PROBLEM:
Reproduce the records precisely. Every line should be included.
┌─ INPUT MATERIAL
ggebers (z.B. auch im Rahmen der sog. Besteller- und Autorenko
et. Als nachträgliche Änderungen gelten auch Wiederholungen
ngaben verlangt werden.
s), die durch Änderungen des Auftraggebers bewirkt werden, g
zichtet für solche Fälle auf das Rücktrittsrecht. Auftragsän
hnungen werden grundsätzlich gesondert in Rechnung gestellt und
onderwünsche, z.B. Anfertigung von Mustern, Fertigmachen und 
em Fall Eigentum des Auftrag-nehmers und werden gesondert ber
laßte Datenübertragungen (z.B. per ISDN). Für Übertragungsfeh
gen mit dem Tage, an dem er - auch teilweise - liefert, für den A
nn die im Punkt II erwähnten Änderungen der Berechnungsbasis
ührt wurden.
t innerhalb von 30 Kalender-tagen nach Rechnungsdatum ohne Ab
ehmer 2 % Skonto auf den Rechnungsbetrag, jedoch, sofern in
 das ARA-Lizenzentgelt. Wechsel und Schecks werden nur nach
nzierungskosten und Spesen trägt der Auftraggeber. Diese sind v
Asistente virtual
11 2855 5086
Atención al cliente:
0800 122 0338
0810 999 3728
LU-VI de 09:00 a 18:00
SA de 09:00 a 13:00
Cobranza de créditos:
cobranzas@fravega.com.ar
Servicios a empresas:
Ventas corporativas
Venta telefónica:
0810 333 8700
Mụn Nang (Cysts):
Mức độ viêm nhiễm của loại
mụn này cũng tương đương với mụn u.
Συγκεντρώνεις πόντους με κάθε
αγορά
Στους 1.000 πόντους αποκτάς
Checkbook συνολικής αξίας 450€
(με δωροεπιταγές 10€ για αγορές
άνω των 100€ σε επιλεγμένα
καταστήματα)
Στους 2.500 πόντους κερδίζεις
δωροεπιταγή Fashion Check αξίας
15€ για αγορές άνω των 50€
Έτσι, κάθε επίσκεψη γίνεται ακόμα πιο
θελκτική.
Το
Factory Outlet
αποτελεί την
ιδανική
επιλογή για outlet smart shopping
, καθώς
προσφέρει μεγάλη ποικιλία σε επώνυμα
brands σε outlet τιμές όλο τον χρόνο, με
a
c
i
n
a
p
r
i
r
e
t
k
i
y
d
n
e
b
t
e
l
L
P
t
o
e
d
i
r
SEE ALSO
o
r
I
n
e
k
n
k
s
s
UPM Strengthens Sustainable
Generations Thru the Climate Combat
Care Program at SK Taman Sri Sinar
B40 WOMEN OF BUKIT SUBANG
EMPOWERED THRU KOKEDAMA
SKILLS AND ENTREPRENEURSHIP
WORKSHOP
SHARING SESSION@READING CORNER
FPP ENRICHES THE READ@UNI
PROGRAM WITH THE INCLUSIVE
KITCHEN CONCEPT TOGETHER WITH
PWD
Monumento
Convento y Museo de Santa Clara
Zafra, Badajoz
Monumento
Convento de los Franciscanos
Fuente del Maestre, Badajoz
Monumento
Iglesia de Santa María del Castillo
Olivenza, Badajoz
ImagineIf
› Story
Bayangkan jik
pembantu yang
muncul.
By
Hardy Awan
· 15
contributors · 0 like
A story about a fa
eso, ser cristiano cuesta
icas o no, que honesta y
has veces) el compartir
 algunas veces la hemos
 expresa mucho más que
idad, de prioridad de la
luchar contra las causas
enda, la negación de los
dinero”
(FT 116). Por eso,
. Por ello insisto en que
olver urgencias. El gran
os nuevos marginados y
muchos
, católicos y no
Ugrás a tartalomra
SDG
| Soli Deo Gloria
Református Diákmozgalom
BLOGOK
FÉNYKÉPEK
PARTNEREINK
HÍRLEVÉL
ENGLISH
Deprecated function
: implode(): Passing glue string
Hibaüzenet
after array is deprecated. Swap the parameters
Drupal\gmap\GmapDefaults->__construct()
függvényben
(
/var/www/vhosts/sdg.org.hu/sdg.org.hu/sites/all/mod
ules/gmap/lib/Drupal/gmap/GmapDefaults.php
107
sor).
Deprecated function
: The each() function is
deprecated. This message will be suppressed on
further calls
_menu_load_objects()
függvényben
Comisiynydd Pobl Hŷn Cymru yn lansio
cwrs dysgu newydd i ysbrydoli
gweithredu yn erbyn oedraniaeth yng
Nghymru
└─
SOLUTION:
ggebers (z.B. auch im Rahmen der sog. Besteller- und Autorenko
et. Als nachträgliche Änderungen gelten auch Wiederholungen
ngaben verlangt werden.
s), die durch Änderungen des Auftraggebers bewirkt werden, g
zichtet für solche Fälle auf das Rücktrittsrecht. Auftragsän
hnungen werden grundsätzlich gesondert in Rechnung gestellt und
onderwünsche, z.B. Anfertigung von Mustern, Fertigmachen und 
em Fall Eigentum des Auftrag-nehmers und werden gesondert ber
laßte Datenübertragungen (z.B. per ISDN). Für Übertragungsfeh
gen mit dem Tage, an dem er - auch teilweise - liefert, für den A
nn die im Punkt II erwähnten Änderungen der Berechnungsbasis
ührt wurden.
t innerhalb von 30 Kalender-tagen nach Rechnungsdatum ohne Ab
ehmer 2 % Skonto auf den Rechnungsbetrag, jedoch, sofern in
 das ARA-Lizenzentgelt. Wechsel und Schecks werden nur nach
nzierungskosten und Spesen trägt der Auftraggeber. Diese sind v
Asistente virtual
11 2855 5086
Atención al cliente:
0800 122 0338
0810 999 3728
LU-VI de 09:00 a 18:00
SA de 09:00 a 13:00
Cobranza de créditos:
cobranzas@fravega.com.ar
Servicios a empresas:
Ventas corporativas
Venta telefónica:
0810 333 8700
Mụn Nang (Cysts):
Mức độ viêm nhiễm của loại
mụn này cũng tương đương với mụn u.
Συγκεντρώνεις πόντους με κάθε
αγορά
Στους 1.000 πόντους αποκτάς
Checkbook συνολικής αξίας 450€
(με δωροεπιταγές 10€ για αγορές
άνω των 100€ σε επιλεγμένα
καταστήματα)
Στους 2.500 πόντους κερδίζεις
δωροεπιταγή Fashion Check αξίας
15€ για αγορές άνω των 50€
Έτσι, κάθε επίσκεψη γίνεται ακόμα πιο
θελκτική.
Το
Factory Outlet
αποτελεί την
ιδανική
επιλογή για outlet smart shopping
, καθώς
προσφέρει μεγάλη ποικιλία σε επώνυμα
brands σε outlet τιμές όλο τον χρόνο, με
a
c
i
n
a
p
r
i
r
e
t
k
i
y
d
n
e
b
t
e
l
L
P
t
o
e
d
i
r
SEE ALSO
o
r
I
n
e
k
n
k
s
s
UPM Strengthens Sustainable
Generations Thru the Climate Combat
Care Program at SK Taman Sri Sinar
B40 WOMEN OF BUKIT SUBANG
EMPOWERED THRU KOKEDAMA
SKILLS AND ENTREPRENEURSHIP
WORKSHOP
SHARING SESSION@READING CORNER
FPP ENRICHES THE READ@UNI
PROGRAM WITH THE INCLUSIVE
KITCHEN CONCEPT TOGETHER WITH
PWD
Monumento
Convento y Museo de Santa Clara
Zafra, Badajoz
Monumento
Convento de los Franciscanos
Fuente del Maestre, Badajoz
Monumento
Iglesia de Santa María del Castillo
Olivenza, Badajoz
ImagineIf
› Story
Bayangkan jik
pembantu yang
muncul.
By
Hardy Awan
· 15
contributors · 0 like
A story about a fa
eso, ser cristiano cuesta
icas o no, que honesta y
has veces) el compartir
 algunas veces la hemos
 expresa mucho más que
idad, de prioridad de la
luchar contra las causas
enda, la negación de los
dinero”
(FT 116). Por eso,
. Por ello insisto en que
olver urgencias. El gran
os nuevos marginados y
muchos
, católicos y no
Ugrás a tartalomra
SDG
| Soli Deo Gloria
Református Diákmozgalom
BLOGOK
FÉNYKÉPEK
PARTNEREINK
HÍRLEVÉL
ENGLISH
Deprecated function
: implode(): Passing glue string
Hibaüzenet
after array is deprecated. Swap the parameters
Drupal\gmap\GmapDefaults->__construct()
függvényben
(
/var/www/vhosts/sdg.org.hu/sdg.org.hu/sites/all/mod
ules/gmap/lib/Drupal/gmap/GmapDefaults.php
107
sor).
Deprecated function
: The each() function is
deprecated. This message will be suppressed on
further calls
_menu_load_objects()
függvényben
Comisiynydd Pobl Hŷn Cymru yn lansio
cwrs dysgu newydd i ysbrydoli
gweithredu yn erbyn oedraniaeth yng
Nghymru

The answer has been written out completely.